Türkiye'de bir kesimin ya da bölgenin partisi olan partiler bulunduğunu belirten Çiçek, Türkiye partisi olan tek partinin AK Parti olduğunu ifade etti.
Türkiye'yi yönetme iddiasında olan her partinin Türkiye partisi olmak zorunda olduğunu vurgulayan Çiçek, 'Belli bir kesimin, bölgenin partisi olmak Türkiye'ye fayda getirmedi, getirmiyor. Geriye dönüp baktığımızda bugün sahip olduğumuz ne varsa hepsi Türkiye partisi olan ve Türkiye'nin tamamını kucaklayan ve Türkiye'nin tümünü kapsayan fikirleri, projeleri olan partiler eliyle gelmiştir' diye konuştu.
-TEK BAŞINA İKTİDAR-
Türkiye'nin çağdaşlık, medeniyet, refah adına sahip olduğu şeylerin önemli bir kısmının Demokrat Parti tarafından getirildiğini dile getiren Çiçek, daha sonraki hizmet döneminin Adalet Partisi'nin tek başına iktidar olduğu dönem olduğunu söyledi. 1983'te Turgut Özal'ın Anavatan Partisi ile tek başına iktidar olduğunu ifade eden Çiçek, şunları kaydetti:
'Bugün Antalya'da ne varsa o dönemde bunun temelleri atılmıştır. Bugün Antalya Türkiye'nin parlayan yıldızıdır, belli sektörlerde dünyanın parlayan yıldızıdır. Eğer bir siyasi parti Türkiye partisi değilse, Türkiye'nin tamamını kucaklayamıyorsa, fikri, ideali, hedefi yoksa, sen-ben kavgalarıyla, 'dedim ki' 'dedi', 'o dedi', 'bu dedi', bununla zaman geçiriyorsa, kendi iç kavgalarıyla kendi kendisini tüketiyorsa zaten ne kendisine hayrı var ne de ülkeye faydası var.

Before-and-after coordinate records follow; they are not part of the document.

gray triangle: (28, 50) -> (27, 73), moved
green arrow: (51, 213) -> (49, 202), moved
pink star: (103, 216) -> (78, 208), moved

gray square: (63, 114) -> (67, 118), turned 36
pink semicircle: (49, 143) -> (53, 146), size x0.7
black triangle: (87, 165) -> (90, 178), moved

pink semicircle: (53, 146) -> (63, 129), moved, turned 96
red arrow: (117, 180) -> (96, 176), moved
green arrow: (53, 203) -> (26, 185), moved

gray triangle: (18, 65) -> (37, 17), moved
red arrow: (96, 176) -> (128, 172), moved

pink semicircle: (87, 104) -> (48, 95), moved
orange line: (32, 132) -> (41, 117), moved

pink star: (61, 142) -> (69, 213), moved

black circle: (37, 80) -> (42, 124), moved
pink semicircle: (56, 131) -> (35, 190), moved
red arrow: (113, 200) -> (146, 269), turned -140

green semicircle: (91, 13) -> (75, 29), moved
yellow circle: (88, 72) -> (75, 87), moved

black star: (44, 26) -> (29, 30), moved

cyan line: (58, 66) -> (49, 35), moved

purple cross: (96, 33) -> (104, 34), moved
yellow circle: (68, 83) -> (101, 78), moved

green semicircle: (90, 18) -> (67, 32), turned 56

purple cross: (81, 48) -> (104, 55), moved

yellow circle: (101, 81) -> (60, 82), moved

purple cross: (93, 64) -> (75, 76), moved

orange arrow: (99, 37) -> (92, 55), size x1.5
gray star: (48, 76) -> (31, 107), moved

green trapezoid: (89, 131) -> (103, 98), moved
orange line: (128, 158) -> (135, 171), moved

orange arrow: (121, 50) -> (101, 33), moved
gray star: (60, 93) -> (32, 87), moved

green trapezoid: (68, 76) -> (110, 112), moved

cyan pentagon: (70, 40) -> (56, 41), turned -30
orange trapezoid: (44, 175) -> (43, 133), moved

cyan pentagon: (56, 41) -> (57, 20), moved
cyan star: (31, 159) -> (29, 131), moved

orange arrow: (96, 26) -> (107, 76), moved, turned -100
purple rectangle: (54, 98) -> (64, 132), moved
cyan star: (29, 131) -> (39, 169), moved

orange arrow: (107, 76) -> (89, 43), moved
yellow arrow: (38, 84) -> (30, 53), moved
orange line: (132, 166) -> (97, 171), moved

Türkiye'de laf üreten, laf söyleyen, söylediği lafın arkasında ne doğru insanları ne de doğru örnekleri olmayan partiler, bir de lafın doğrusunu söyleyip, işin doğrusunu yapan partiler var. AK Parti, lafın doğrusunu söyleyen işin de doğrusunu yapan partidir. Seçim geliyor diye vatandaşına yalan söyleyen, seçimi kurtarmak adına Türkiye'nin geleceğini feda eden anlayışın içerisinde olmadı. Türkiye'nin geleceğini feda eden bir siyaset anlayışının içinde olmadı. Biz halka hizmet ettiğimizde hakka hizmet edeceğimize inananlardanız. Halk memnun olursa, Cenabı Hak'ta halka hizmet vesilesiyle bizden memnun olacaktır. Biz buna inanıyoruz. Siyaseti milletimize hizmet için yapıyoruz. Siyaset bir ikbal ise gördük, kahır ise çektik, çekmeye de devam ediyoruz.'
-MİLLETİN SAĞDUYUSU-
Vizyonu, gelecek hedefi olmayan partilerin kuru kalabalıktan ibaret olduğunu ileri süren Çiçek, AK Parti'nin halka tepeden bakmadığını, halkın içinden geldiğini ve milleti için siyaset yaptığını vurguladı. AK Parti'nin yaptıklarının arkasında halkın oyu, duası ve desteği olduğunu belirten Çiçek, şöyle konuştu:
'Bunun ne anlama geldiğini, 8.5 yıllık iktidarımızda karşılaştığımız problemlerde görürsünüz. Karşılaştığımız problemlerde, çektiğimiz sıkıntılarda görürsünüz. Bir kısım davalarda görürsünüz. Biz gece baskınıyla gelip iktidar olmadık, birilerinin elinden iktidarı zorla almadık, halkımız güç verdi, destek verdi, iktidar olduk. Biz şuna inandık, bu millet geçmişte ne yaptıysa, bugün ne yapıyorsa, gelecekte ne yaparsa doğruyu yapmıştır çünkü bu milletin feraseti var.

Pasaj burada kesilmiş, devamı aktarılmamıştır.